Well we prepare the images as well. All of them actually - both for OVF and our own disks. I suppose vdsm does not track how many users there are..
(In reply to Martin Sivák from comment #23) > Well we prepare the images as well. All of them actually - both for OVF and > our own disks. I suppose vdsm does not track how many users there are.. Vdsm does not track users of prepared volumes. Engine is responsible for this. To track users, vdsm need to persist the data on local storage, since vdsm is likely to be restarted or killed by sanlock on engine soft fencing. If you are using a volume that other parts of the sytsem is using like ovf volumes, you must be ready for other part of the system tearing down your volume, and prepare it again. Or better, use vdsm api to access the data, and let vdsm handle this for you.

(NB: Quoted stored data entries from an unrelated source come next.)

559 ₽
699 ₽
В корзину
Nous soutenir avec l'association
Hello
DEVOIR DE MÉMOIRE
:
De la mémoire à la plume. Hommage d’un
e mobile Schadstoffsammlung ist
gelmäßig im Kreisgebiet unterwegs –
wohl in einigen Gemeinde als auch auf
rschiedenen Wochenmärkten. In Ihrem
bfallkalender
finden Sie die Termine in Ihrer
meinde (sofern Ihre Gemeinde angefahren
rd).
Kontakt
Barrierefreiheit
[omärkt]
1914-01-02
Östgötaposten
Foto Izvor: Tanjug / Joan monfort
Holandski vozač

Well engine cannot do that when it is down. And since there is no API for reading OVF or our own config volume we will have to hack around it.. again.

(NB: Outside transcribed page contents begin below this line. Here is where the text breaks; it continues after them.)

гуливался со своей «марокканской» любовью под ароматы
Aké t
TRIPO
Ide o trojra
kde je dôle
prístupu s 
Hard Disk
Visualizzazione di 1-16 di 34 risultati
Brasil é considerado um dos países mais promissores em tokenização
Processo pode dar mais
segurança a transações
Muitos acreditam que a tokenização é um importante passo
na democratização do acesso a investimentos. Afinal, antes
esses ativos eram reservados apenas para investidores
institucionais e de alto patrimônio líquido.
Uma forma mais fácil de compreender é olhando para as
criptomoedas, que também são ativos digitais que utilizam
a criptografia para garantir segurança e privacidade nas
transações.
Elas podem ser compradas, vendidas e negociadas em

*** Bug 1524904 has been marked as a duplicate of this bug. ***
Since I was not able to find any teardown for the link in question and it is not the OVF I am moving this to storage for investigation as asked by Nir.
Martin, please add the info I asked in comment 22. - what are the the missing volumes - when they are prepared - is this about NFS/Gluster or FC/iSCSI? comment 0 suggests this the first, comment 16 suggest the second.
It is a hosted engine configuration volume (you see the id in the traceback). Nobody else uses it. We prepare all volumes when ovirt-ha-broker starts. Happened on both NFS and FC including OST.
Nikolai, we need to reproduce this with DEBUG level logs in vdsm. In debug level, we have logs for every operation that removes a directory from storage. If vdsm is removing the tree at /run/vdsm/storage/sd-id, we will see this log: Removing directory: /run/vdsm/storage/sd-id To enable debug logs in vdsm, you need to edit /etc/vdsm/logger.conf and change the root and storage loggers to use DEBUG instead of INFO, and restart vdsm. This should be standard practice for any bug report. If something does not work we must have debug logs.
(In reply to Nir Soffer from comment #30) > Nikolai, we need to reproduce this with DEBUG level logs in vdsm. In debug > level, > we have logs for every operation that removes a directory from storage. > > If vdsm is removing the tree at /run/vdsm/storage/sd-id, we will see this > log: > > Removing directory: /run/vdsm/storage/sd-id > > To enable debug logs in vdsm, you need to edit /etc/vdsm/logger.conf and > change > the root and storage loggers to use DEBUG instead of INFO, and restart vdsm. > > This should be standard practice for any bug report. If something does not > work we > must have debug logs. At current stage it is not possible due to https://bugzilla.redhat.com/show_bug.cgi?id=1531072.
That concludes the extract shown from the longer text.